The tradition seemed to come from the burst of religious activities held around the village at the last third of Ramadan, in hunting for Lailatul Qadar. As the village is not yet equipped with electricity, traditional oil lamps known as pelita buluh, which are similar in build to tiki torches, were used to illuminate the streets between the house area to the mosque. In some places, competitions involving fashioning grand structures using bamboo are held with records as early as 1963. Public places such as schools are also decorated with lamps.

Some scholars believe the night will fall on 27 Ramadan, even though it is debatable. By illuminating the streets, it is intentionally done to encourage the effort to wish blessing of the Lailatul Qadar. The lamps also signify that Ramadan is nearing its end, hence reminding individuals to increase their devotion, prayers and reflection.

Among the activities done on this nights are Tahajjud, making dua, and reciting the Quran.

===Malaysia===
====Negeri Sembilan====
In Kota, the activity is not limited to lighting up the lamps. In the day, the community will execute a gotong royong of preparing traditional dishes such as dodol, rendang, lemang and bubur lambuk. The dishes are then being distributed throughout the community. For iftar, the custom of makan bersila with the dishes are done at communal space.

====Perak====
In Ipoh, the community will use a special form of lamp known as pelita panjut to light up all the streets in the neighborhood. Unlike the individual pelita buluh, the lamps are arranged linearly on a large bamboo structure to form shapes and words, which can be seen from afar. The activity is not only limited to the Malays, but also include the Indians and the Chinese communities to evoke the spirits of togetherness.

At Kampung Ribu, Kuala Kangsar, the village is known for its huge pelita panjut structures built in the form of a mosque.
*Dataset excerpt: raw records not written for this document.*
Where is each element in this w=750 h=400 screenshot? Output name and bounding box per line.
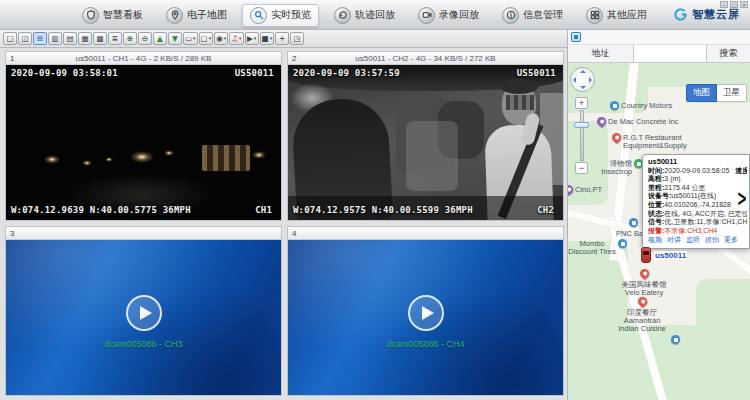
- tab-other-apps[interactable]: 其他应用: [578, 4, 655, 27]
- aspect-ratio-dropdown[interactable]: ▭▾: [183, 32, 198, 45]
- panel-header: 1 us50011 - CH1 - 4G - 2 KB/S / 289 KB: [6, 52, 281, 65]
- info-icon: [502, 7, 519, 24]
- restore-icon[interactable]: ▢: [730, 1, 738, 8]
- layout-single-button[interactable]: □: [3, 32, 17, 45]
- vehicle-label[interactable]: us50011: [654, 251, 687, 260]
- poi-label: 美国风味餐馆Velo Eatery: [606, 280, 682, 297]
- video-feed-ch1[interactable]: 2020-09-09 03:58:01 US50011 W:074.12.963…: [6, 65, 281, 220]
- display-mode-dropdown[interactable]: ▢▾: [199, 32, 214, 45]
- channel-overlay: CH1: [255, 205, 272, 215]
- zoom-out-button[interactable]: ⊖: [138, 32, 152, 45]
- play-button[interactable]: [126, 295, 162, 331]
- snapshot-dropdown[interactable]: ◉▾: [214, 32, 228, 45]
- nav-tabs: 智慧看板 电子地图 实时预览 轨迹回放 录像回放 信息管理: [74, 2, 655, 28]
- tab-track-playback[interactable]: 轨迹回放: [326, 4, 403, 27]
- scene-light: [82, 160, 92, 166]
- driver-hair: [500, 79, 538, 94]
- vehicle-marker[interactable]: [641, 247, 651, 263]
- layout-eight-button[interactable]: ▤: [63, 32, 77, 45]
- map-pin-icon[interactable]: [636, 295, 649, 308]
- map-pan-control[interactable]: [570, 67, 595, 92]
- map-pin-icon[interactable]: [568, 183, 575, 196]
- video-feed-ch3[interactable]: dcam005086 - CH3: [6, 240, 281, 395]
- map-pin-icon[interactable]: [618, 239, 627, 248]
- layout-six-icon: ▥: [51, 33, 58, 44]
- layout-single-icon: □: [6, 33, 13, 44]
- fullscreen-button[interactable]: ◳: [290, 32, 304, 45]
- map-mode-button[interactable]: 地图: [686, 84, 717, 102]
- pan-left-icon[interactable]: [573, 77, 576, 83]
- map-pin-icon[interactable]: [595, 115, 608, 128]
- page-down-button[interactable]: ▼: [168, 32, 182, 45]
- chevron-down-icon: ▾: [193, 33, 196, 44]
- pan-up-icon[interactable]: [580, 70, 586, 73]
- panel-header: 3: [6, 227, 281, 240]
- poi-velo-eatery: 美国风味餐馆Velo Eatery: [606, 269, 682, 297]
- address-search-bar: 地址 搜索: [568, 45, 750, 63]
- layout-nine-button[interactable]: ▦: [78, 32, 92, 45]
- bus-stop-icon[interactable]: [671, 335, 680, 344]
- search-button[interactable]: 搜索: [706, 45, 750, 62]
- video-feed-ch2[interactable]: 2020-09-09 03:57:59 US50011 W:074.12.957…: [288, 65, 563, 220]
- scene-building: [202, 145, 250, 171]
- zoom-slider-track[interactable]: [580, 110, 584, 161]
- add-window-button[interactable]: +: [275, 32, 289, 45]
- tab-live-preview[interactable]: 实时预览: [242, 4, 319, 27]
- video-link[interactable]: 视频: [648, 236, 662, 245]
- video-grid: 1 us50011 - CH1 - 4G - 2 KB/S / 289 KB 2…: [5, 51, 564, 396]
- layout-list-button[interactable]: ≣: [108, 32, 122, 45]
- poi-country-motors: Country Motors: [610, 101, 672, 110]
- map-zoom-in-button[interactable]: +: [575, 97, 588, 109]
- audio-icon: ♫: [231, 33, 238, 44]
- panel-toggle-icon[interactable]: [571, 32, 581, 42]
- listen-link[interactable]: 监听: [686, 236, 700, 245]
- map-pin-icon[interactable]: [638, 267, 651, 280]
- map-pin-icon[interactable]: [610, 131, 623, 144]
- play-all-dropdown[interactable]: ▶▾: [245, 32, 259, 45]
- audio-mute-dropdown[interactable]: ♫▾: [229, 32, 243, 45]
- map-view[interactable]: + − 地图 卫星 Country Motors De Mac Concrete…: [568, 63, 750, 400]
- video-feed-ch4[interactable]: dcam005086 - CH4: [288, 240, 563, 395]
- chevron-down-icon: ▾: [224, 33, 227, 44]
- tab-label: 智慧看板: [103, 8, 143, 22]
- play-triangle-icon: [422, 306, 434, 320]
- zoom-in-button[interactable]: ⊕: [123, 32, 137, 45]
- tab-label: 电子地图: [187, 8, 227, 22]
- play-button[interactable]: [408, 295, 444, 331]
- scene-shape: [47, 271, 281, 395]
- address-label: 地址: [568, 45, 634, 62]
- intercom-link[interactable]: 对讲: [667, 236, 681, 245]
- pan-right-icon[interactable]: [589, 77, 592, 83]
- panel-number: 2: [292, 54, 296, 63]
- bubble-actions: 视频 对讲 监听 抓拍 更多: [648, 236, 747, 245]
- tab-info-management[interactable]: 信息管理: [494, 4, 571, 27]
- minimize-icon[interactable]: –: [720, 1, 728, 8]
- map-zoom-out-button[interactable]: −: [575, 162, 588, 174]
- pan-down-icon[interactable]: [580, 86, 586, 89]
- stop-all-dropdown[interactable]: ■▾: [260, 32, 275, 45]
- tab-emap[interactable]: 电子地图: [158, 4, 235, 27]
- tab-dashboard[interactable]: 智慧看板: [74, 4, 151, 27]
- page-up-button[interactable]: ▲: [153, 32, 167, 45]
- info-row-signal: 信号:优,卫星数:11,录像:CH1,CH2: [648, 218, 747, 227]
- tab-video-playback[interactable]: 录像回放: [410, 4, 487, 27]
- zoom-slider-handle[interactable]: [574, 122, 589, 128]
- map-pin-icon[interactable]: [610, 101, 619, 110]
- map-pin-icon[interactable]: [629, 218, 638, 227]
- bubble-next-arrow[interactable]: >: [737, 191, 747, 207]
- snapshot-icon: ◉: [216, 33, 223, 44]
- logo-swirl-icon: [673, 7, 688, 22]
- address-input[interactable]: [634, 45, 706, 62]
- snapshot-link[interactable]: 抓拍: [705, 236, 719, 245]
- video-panel-1: 1 us50011 - CH1 - 4G - 2 KB/S / 289 KB 2…: [5, 51, 282, 221]
- close-icon[interactable]: ✕: [740, 1, 748, 8]
- satellite-mode-button[interactable]: 卫星: [717, 84, 747, 102]
- layout-quad-button[interactable]: ⊞: [33, 32, 47, 45]
- plus-icon: +: [279, 33, 285, 44]
- panel-header: 2 us50011 - CH2 - 4G - 34 KB/S / 272 KB: [288, 52, 563, 65]
- more-link[interactable]: 更多: [724, 236, 738, 245]
- gps-overlay: W:074.12.9639 N:40.00.5775 36MPH: [11, 205, 191, 215]
- layout-two-button[interactable]: ◫: [18, 32, 32, 45]
- layout-six-button[interactable]: ▥: [48, 32, 62, 45]
- layout-sixteen-button[interactable]: ▩: [93, 32, 107, 45]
Among the inspirations include the Malacca Straits Mosque and the Ubudiah Mosque.

====Sarawak====
In Jepak, the night will be glazed with bertuntung tradition, where not only the streets are filled with lamps, the houses are also decorated with it. The house will be adorned with colorful lamps in different colors to further celebrate throughout the last period of Ramadan.

Nowadays, the house decorations also include the mixture of LED lamps and building temporary structures such as arches.

===Indonesia===
====Riau Islands====
At Moro District, Karimun Regency, locals have a custom of leaving their doors and windows open. They also turn on the lights as brightly as possible. During the kenduri (celebration), various foods are prepared, such as quintessential kue like wajik, bangkit, and bahulu.

At Daik, Lingga Regency, in addition of installing lights, gate ornaments with Islamic nuances are also created. Various gates are built to enliven this event. The gates are prepared by youths working together several days in advance. The event also features a bamboo cannon game at the Hang Tuah Daik Lingga Field.

====Riau====
It is a custom in Bengkalis Regency to light up lampu colok, which are similar to pelita panjut, to celebrate Malam Tujuh Likur.

====Bangka Belitung Islands====
At Mancung, Kelapa District, West Bangka Regency, the Night is also part of the annual cultural festival.

==In popular culture==
Perang Panjut 7 Likur is a Malaysian TV drama that on air in 2024, depicting villagers going all out on panjut during the night.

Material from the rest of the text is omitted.